Transcribed page contents:
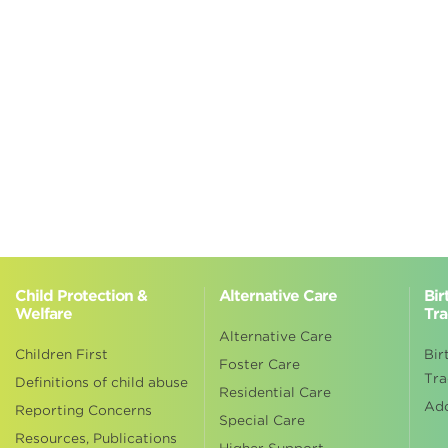
Child Protection &
Alternative Care
Bir
Welfare
Tra
Alternative Care
Children First
Bir
Foster Care
Tra
Definitions of child abuse
Residential Care
Ad
Reporting Concerns
Special Care
Resources, Publications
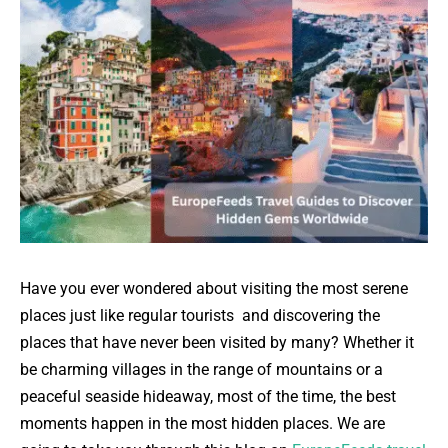
Have you ever wondered about visiting the most serene
places just like regular tourists and discovering the
places that have never been visited by many? Whether it
be charming villages in the range of mountains or a
peaceful seaside hideaway, most of the time, the best
moments happen in the most hidden places. We are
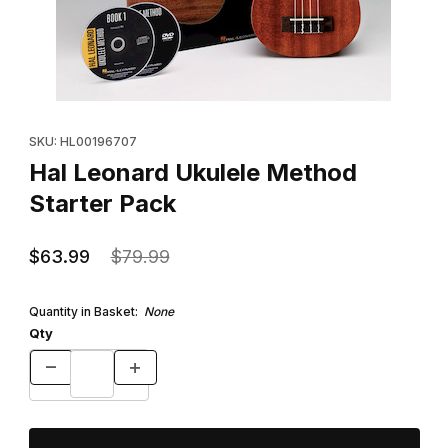
Thumbnail Filmstrip of Hal Leonard Ukulele Method Starter Pack 
Purchase Hal Leonard Ukulele Method Starter Pack
SKU: HL00196707
Hal Leonard Ukulele Method
Starter Pack
$63.99
$79.99
Quantity in Basket:
None
Qty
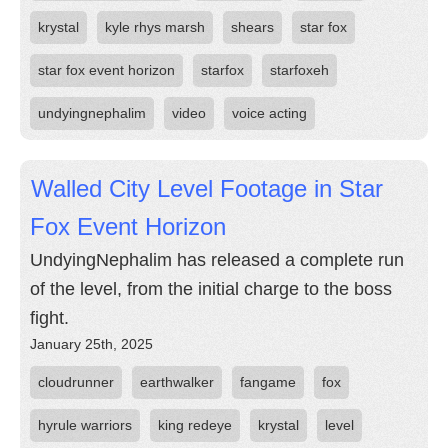
krystal
kyle rhys marsh
shears
star fox
star fox event horizon
starfox
starfoxeh
undyingnephalim
video
voice acting
Walled City Level Footage in Star
Fox Event Horizon
UndyingNephalim has released a complete run
of the level, from the initial charge to the boss
fight.
January 25th, 2025
cloudrunner
earthwalker
fangame
fox
hyrule warriors
king redeye
krystal
level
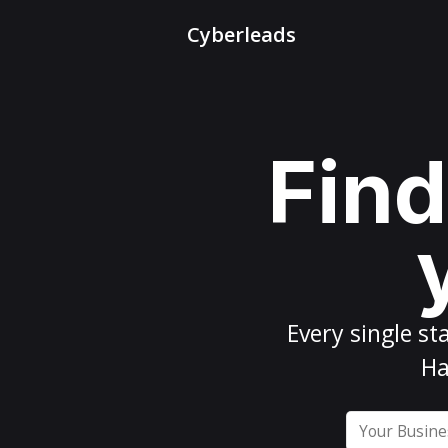
Cyberleads
Find
Every
single st
Ha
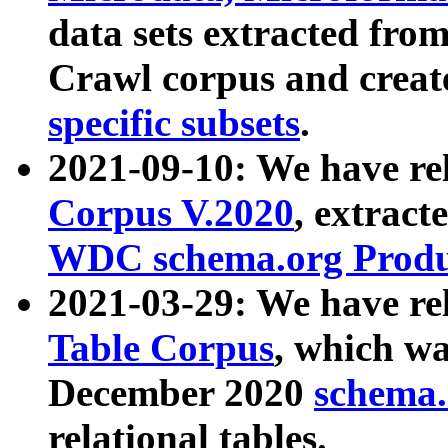
data sets extracted fr
Crawl corpus and creat
specific subsets
.
2021-09-10: We have re
Corpus V.2020
, extract
WDC schema.org Produc
2021-03-29: We have r
Table Corpus
, which wa
December 2020
schema.o
relational tables.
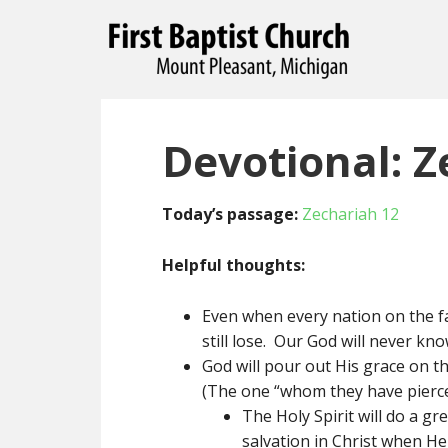
Devotional: Z
Today’s passage:
Zechariah 12
Helpful thoughts:
Even when every nation on the f
still lose. Our God will never kno
God will pour out His grace on th
(The one “whom they have pierce
The Holy Spirit will do a g
salvation in Christ when He 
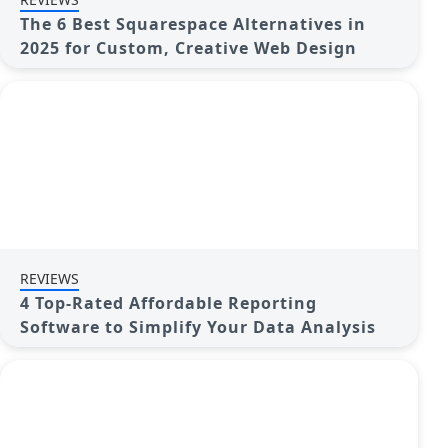
The 6 Best Squarespace Alternatives in
2025 for Custom, Creative Web Design
REVIEWS
4 Top-Rated Affordable Reporting
Software to Simplify Your Data Analysis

TASK DESCRIPTION: Copy the data above line for line, skipping every picture.

SOLUTION TO THE PROBLEM:
Child Protection &
Alternative Care
Bir
Welfare
Tra
Alternative Care
Children First
Bir
Foster Care
Tra
Definitions of child abuse
Residential Care
Ad
Reporting Concerns
Special Care
Resources, Publications
Have you ever wondered about visiting the most serene
places just like regular tourists and discovering the
places that have never been visited by many? Whether it
be charming villages in the range of mountains or a
peaceful seaside hideaway, most of the time, the best
moments happen in the most hidden places. We are
Thumbnail Filmstrip of Hal Leonard Ukulele Method Starter Pack 
Purchase Hal Leonard Ukulele Method Starter Pack
SKU: HL00196707
Hal Leonard Ukulele Method
Starter Pack
$63.99
$79.99
Quantity in Basket:
None
Qty
krystal
kyle rhys marsh
shears
star fox
star fox event horizon
starfox
starfoxeh
undyingnephalim
video
voice acting
Walled City Level Footage in Star
Fox Event Horizon
UndyingNephalim has released a complete run
of the level, from the initial charge to the boss
fight.
January 25th, 2025
cloudrunner
earthwalker
fangame
fox
hyrule warriors
king redeye
krystal
level
Cyberleads
Find
Every
single st
Ha
data sets extracted fr
Crawl corpus and creat
specific subsets
.
2021-09-10: We have re
Corpus V.2020
, extract
WDC schema.org Produc
2021-03-29: We have r
Table Corpus
, which wa
December 2020
schema.o
relational tables.
Devotional: Z
Today’s passage:
Zechariah 12
Helpful thoughts:
Even when every nation on the f
still lose. Our God will never kno
God will pour out His grace on th
(The one “whom they have pierce
The Holy Spirit will do a g
salvation in Christ when He 
The 6 Best Squarespace Alternatives in
2025 for Custom, Creative Web Design
REVIEWS
4 Top-Rated Affordable Reporting
Software to Simplify Your Data Analysis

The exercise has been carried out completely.